A 71-year-old man initially presented to his primary physician for evaluation of a mass on the left side of the neck of 3 months' duration. On physical examination, a firm 2.5×3.0-cm nodule was noted at the anterior border of the trapezius muscle. Palpation of the thyroid revealed an additional right-sided nodule. The submandibular and parotid glands were unremarkable to palpation. The patient was referred to general surgery for biopsy, which revealed an infiltrating, moderately differentiated adenocarcinoma with extensive lymphatic permeation. Immunohistochemical staining for cytokeratin (CK) 7 was positive, while CK20 and thyroid transcription factor 1 were negative. A positron emission tomography/computed tomography (CT) fusion scan demonstrated 3 areas of enhanced uptake: one in the right side of the thyroid, a second corresponding to the mass on the left side of the neck at the level of the trapezius muscle, and a third in the left masseter muscle. Surgical excision with negative margins with possible chemotherapy was recommended; however, the patient declined treatment and was lost to follow-up until 2 years later when he presented to his primary physician with an additional lesion on his scalp.

Four years after the biopsy, the patient presented to the dermatology department with additional tumor nodules including a 4-cm, annular, indurated, focally eroded plaque on the left side of the lateral neck (Figure 1); 3 separate 1-cm nodules on the right side of the lateral neck; and an ulcerated, crusted, 10×8-cm plaque on the posterior aspect of the scalp. Despite the extensive lesions, the patient remained in good health and reported no recent weight loss or signs or symptoms of systemic involvement. The posterior scalp lesion, which developed 2 years after the initial appearance of the mass on the neck and was thought to represent a possible metastasis of the tumor, was biopsied and showed diffuse infiltration of the dermis by poorly differentiated tumor cells with vacuolated cytoplasm arranged in nests and cords and sometimes in a single-file arrangement (Figure 2). A CT scan demonstrated pretracheal lymphadenopathy as well as small intraparenchymal and subpleural pulmonary nodules throughout both lung fields.

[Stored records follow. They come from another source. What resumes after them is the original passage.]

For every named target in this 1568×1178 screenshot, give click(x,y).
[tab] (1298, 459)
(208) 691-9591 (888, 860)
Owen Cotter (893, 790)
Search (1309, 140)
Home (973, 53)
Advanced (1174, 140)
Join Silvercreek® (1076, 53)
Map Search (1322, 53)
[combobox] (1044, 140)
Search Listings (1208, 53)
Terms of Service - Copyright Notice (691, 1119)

Figure 1. Indurated ulcerated plaque on the left side of the lateral neck 5 years after initial presentation.

Figure 2. Histopathology of a posterior scalp lesion demonstrated irregular nests and confluent islands of undifferentiated tumor cells infiltrating the upper dermis, approaching but not connected to the epidermis, along with rounded to ovoid nuclei and abundant eosinophilic cytoplasm (H&E, original magnification ×100).

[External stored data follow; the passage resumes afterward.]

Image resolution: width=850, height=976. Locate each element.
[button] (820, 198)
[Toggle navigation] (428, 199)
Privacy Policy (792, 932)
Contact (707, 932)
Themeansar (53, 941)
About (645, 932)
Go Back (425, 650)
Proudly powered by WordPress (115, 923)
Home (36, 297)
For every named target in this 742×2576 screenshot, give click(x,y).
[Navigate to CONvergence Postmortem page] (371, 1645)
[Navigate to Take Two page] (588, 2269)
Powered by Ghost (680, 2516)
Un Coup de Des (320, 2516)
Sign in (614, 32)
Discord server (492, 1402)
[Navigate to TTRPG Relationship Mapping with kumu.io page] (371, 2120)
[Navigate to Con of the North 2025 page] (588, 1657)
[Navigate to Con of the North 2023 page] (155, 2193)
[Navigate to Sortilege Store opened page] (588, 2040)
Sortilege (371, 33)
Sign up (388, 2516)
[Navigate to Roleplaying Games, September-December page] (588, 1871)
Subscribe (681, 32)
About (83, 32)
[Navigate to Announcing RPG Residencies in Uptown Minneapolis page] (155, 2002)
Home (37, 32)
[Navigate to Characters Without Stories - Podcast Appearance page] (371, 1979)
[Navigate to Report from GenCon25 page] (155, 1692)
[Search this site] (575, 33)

Another scalp biopsy was taken. Tumor cells were negative on mucicarmine staining. Additional immunohistochemical staining, including a periodic acid-Schiff stain with diastase digestion for epithelial mucin revealed minimal luminal positivity. Immunostaining was positive for CK7, carcinoembryonic antigen, CD15, estrogen receptor, progesterone receptor, gross cystic disease fluid protein 15 (GCDFP-15), and mammaglobin, and negative for CK20, podoplanin, thyroid transcription factor 1, S-100 protein, p63, and prostate specific antigen. ERBB2 (formerly HER2/neu) staining was negative according to fluorescence in situ hybridization analysis. Tumor cells showed a Ki-67 nuclear proliferation index of greater than 50%, indicating progression to aggressive carcinoma.

Based on the histological and immunochemical studies, the differential diagnosis included primary cutaneous apocrine carcinoma versus breast carcinoma; however, the prolonged clinical progression of these lesions favored a primary cutaneous adnexal tumor over a metastatic adenocarcinoma. Nevertheless, despite the initially indolent growth of the lesions over the first 5 years, the Ki-67 proliferation index and presence of widespread metastases on the posterior scalp indicated progression to an aggressive carcinoma. Chemotherapy was recommended as the treatment of choice. At his most recent follow-up visit 4 months later, the patient chose to begin treatment with tamoxifen and refused other treatment options.